Essa frase, de novo.
– É claro que eu existo.
Desisto de tentar convencer aqueles fantasmas que logo eles irão desvanecer. Se alguém dissesse isso para mim no dia a dia, por que eu levaria a sério? Resolvo ir para a rua.
Desço e encontro uma senhora muito simpática, de cabelos grisalhos pendendo mais para o branco. Lembro-me melhor de suas cãs do que seu rosto, mas não era vincado, havia poucas rugas. Ela me cumprimenta e eu retribuo. Ela está decidida a conversar comigo.
– Sabe a Renata?
– Qual?
– A que fez faculdade aqui.
– Sei sim.
Não sabia. A Renata em que pensei fez faculdade fora. Queria encerrar a conversa.
– Ela é reencarnação de uma oligarca da cidade.
Reparo como essa senhora está elegantemente vestida, com um colar dourado e vestido laranja – o que talvez seja démodé ou de mau gosto no mundo real, mas sei lá, não me interessa.
– É mesmo?
– A família dela é muito gente boa.
Uma moça de uns quarenta e poucos anos passa na rua. Ela tem os cabelos muito negros, mais rugas do que a senhora que a senhora que conversava comigo em frente à porta, um belo sorriso. Ela me dá um tchauzinho e aceno de volta.
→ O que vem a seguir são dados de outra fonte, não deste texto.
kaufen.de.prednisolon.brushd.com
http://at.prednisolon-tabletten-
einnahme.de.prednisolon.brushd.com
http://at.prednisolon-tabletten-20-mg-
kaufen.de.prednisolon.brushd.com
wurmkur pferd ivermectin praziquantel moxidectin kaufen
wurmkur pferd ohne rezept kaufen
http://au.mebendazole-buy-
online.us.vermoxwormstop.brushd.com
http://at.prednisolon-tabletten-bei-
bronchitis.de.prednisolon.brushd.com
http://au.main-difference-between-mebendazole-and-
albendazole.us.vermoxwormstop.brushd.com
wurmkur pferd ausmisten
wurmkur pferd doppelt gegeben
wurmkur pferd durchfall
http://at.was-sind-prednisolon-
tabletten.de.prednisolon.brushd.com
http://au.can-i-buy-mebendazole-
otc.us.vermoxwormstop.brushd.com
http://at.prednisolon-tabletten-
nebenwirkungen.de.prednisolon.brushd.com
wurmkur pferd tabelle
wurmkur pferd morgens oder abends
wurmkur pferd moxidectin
– A senhora me dá licença – atalho e saio pela rua.
Não vou atrás da moça que acenou para mim e nem espero pela resposta da senhora que conversava comigo. É o meu sonho, pô! Eu devia estar controlando-o, pois estou consciente de que é um sonho! Mas não me irrito, estou muito fascinado. Assim que saio pela porta deparo-me com uma locadora de vídeos, onde pegava filmes para assistir no videocassete.
A locadora daqueles tempos do VHS chamava-se Loc Luc e fechou ainda nos anos oitenta, no mais tardar nos anos noventa. Livre de empecilhos, vejo que há um número razoável de pessoas caminhando pela rua. Grito com vontade:
– Isso é um sonho! Vocês não existem!
Mal abro o berreiro, uma viatura da PM aparece na esquina. Ressabiado, nem reparo na reação dos transeuntes. Por via das dúvidas, acho melhor parar de gritar. Esses caras têm que reprimir até sonhos? Curioso: em vários sonhos lúcidos, desde criança, controlo tudo, até mesmo a construção da paisagem, conscientemente.
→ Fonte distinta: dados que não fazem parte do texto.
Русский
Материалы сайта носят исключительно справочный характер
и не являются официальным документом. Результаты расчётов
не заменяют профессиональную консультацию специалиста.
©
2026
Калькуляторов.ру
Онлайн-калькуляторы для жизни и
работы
Neste não está rolando. Por outro lado, ele está durando mais do que outros. Talvez sejam mesmo projeções do meu ego (ou do meu superego reprimindo meu id, algo assim, se não estou confundindo os conceitos) todos esses elementos que me impedem de circular livremente e modificar os cenários.
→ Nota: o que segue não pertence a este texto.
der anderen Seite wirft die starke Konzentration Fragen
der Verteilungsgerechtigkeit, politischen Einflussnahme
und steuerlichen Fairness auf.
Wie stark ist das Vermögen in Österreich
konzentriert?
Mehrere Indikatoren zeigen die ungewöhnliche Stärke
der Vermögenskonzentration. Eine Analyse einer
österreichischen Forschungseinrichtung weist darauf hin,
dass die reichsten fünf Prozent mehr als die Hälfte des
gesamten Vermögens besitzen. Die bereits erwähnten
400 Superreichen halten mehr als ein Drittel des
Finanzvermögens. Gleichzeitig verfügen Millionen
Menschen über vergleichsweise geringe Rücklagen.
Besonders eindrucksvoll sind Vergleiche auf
Quietamente, viro a esquina pensando no tempo em que já estou acordado dentro do sonho e ainda não despertei. Uns dois, três minutos? Talvez mais. Acho que nunca durou tanto. Quando penso em gritar novamente para as pessoas que elas não existem, vejo que a rua Goiás está vazia. Então ela evanesce. Foi só isso e tudo isso.